Realizing that it wasn't going to go anywhere, I told her that it was over, even though I didn't really want it to be over. Since I am a weak-willed individual, she convinced me to stay, giving me the old "I've been really busy" excuse. After a couple days in which she didn't speak to me, I decided I was sure I wanted to break it off, and this time she accepted it, even though she told me "I can't just not talk to you," to which I replied, "you've been doing fine so far." Apparently this was total iseburn to her or something, because she stopped talking to me completely after that. Feeling bad, I continued to text her, and she revealed she was supposedly really hurt by all this. I felt terrible. At the time I didn't want to hurt her at all. She convinced me to stay a second time, and like the first time, didn't talk to me again until I talked to her. I figured she was just giving me a taste of my own medicine, so I talked to her more and more, but that didn't do anything.
Then I found out about Tony.
Even though she admitted to having gone out on a date with this guy, she assured me she loved me, and had no long-term plans for him. That she was saving me for that. Still unwilling to accept defeat, I put up with it.
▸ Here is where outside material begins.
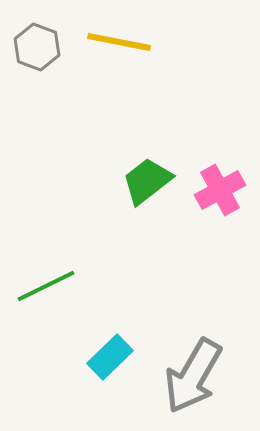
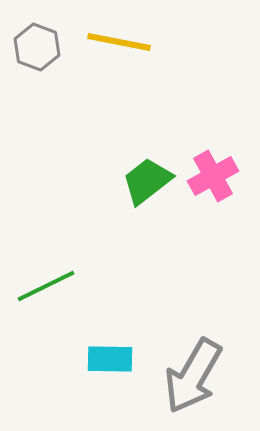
pink cross: moved 7 px left, 14 px up
cyan rectangle: moved 2 px down; rotated 45 degrees clockwise
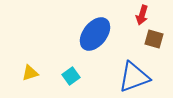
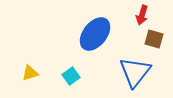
blue triangle: moved 1 px right, 5 px up; rotated 32 degrees counterclockwise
From the times I did get her to talk to me, she made it sound like they hung out 24/7. I still thought she was going to school and working. It turns out she quit working and going to class for this person.
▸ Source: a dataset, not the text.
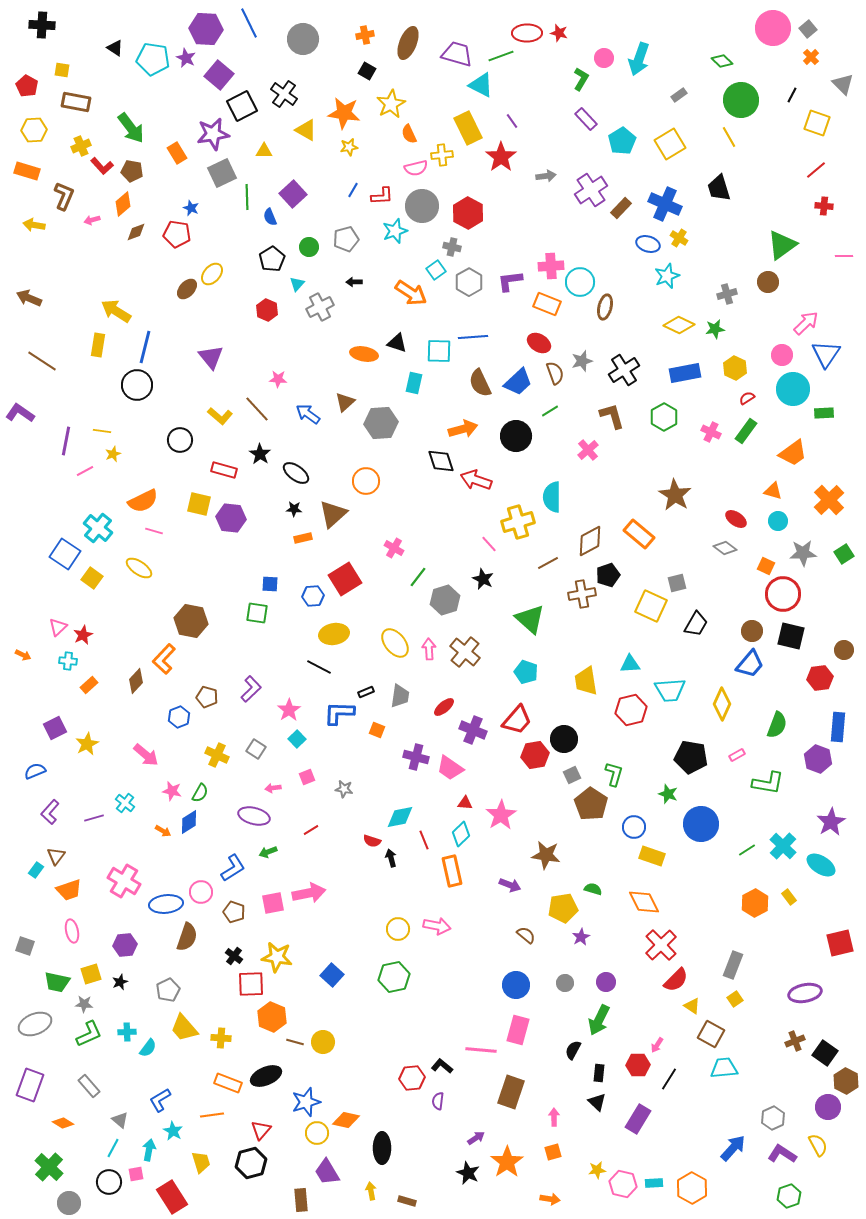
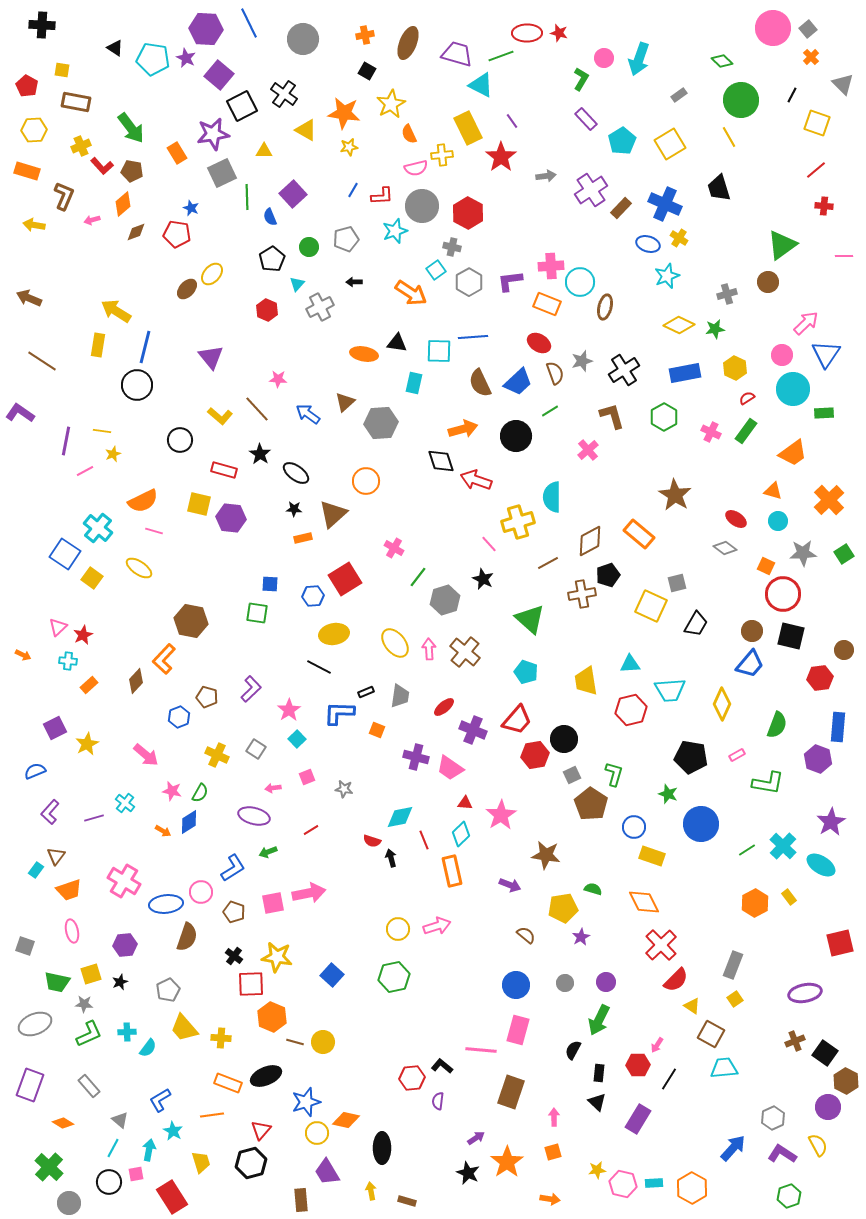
black triangle at (397, 343): rotated 10 degrees counterclockwise
pink arrow at (437, 926): rotated 28 degrees counterclockwise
Anyway, I realized I had lost, so I broke up with Muse for the last time this past Saturday. Now, apparently, she is in love with Tony, even though they've only been going out for 2 weeks. I don't know how long they've known each other prior to this, but she seems to have no idea what love is, and neither do I. She was in "love" with the boyfriend before me, she slapped the label on our relationship, and now this poor bastard is next. I already warned him over myspace.
Mine is a tale of triumph though. Through my colossal screw-up, I learned plenty. I have lots of people here who care about me - which was what I was looking for in Muse - including my awesome mom. I've still got a job that I'm good at, do well in school, and a general direction in my life.
I pity Muse, however. I couldn't tell over the internet, but she is really irresponsible, lazy, has almost no self-discipline, and has absolutely no ambition for school. She has no feasible, immediate goal, just the pipe dream of someday becoming an artist. I honestly think that she will never achieve any of the things she talks about doing, including losing weight. She falls in and out of "love" so fast I fear she'll never know what the f**k it is.
I'm done with relationships for a while. That isn't important. That's not to say I'm done with women, though. Anyway, I know none of you are interested in what I've learned from this. You came for the lulz so scroll back up for them.
Thank you, Emma. I wish you well in your endeavors and hope you find happiness one day, though I know you'll just f**k it up.
:)
edit: tl;dr - Muse is a deceitful bitch and it took $500 for me to find that out.
edit edit: some things I forgot to mention: she even cares what MANTITS has to say about her. he really hurt her this one time and even cried over the phone when Muso was ragging on her in Chit Chat.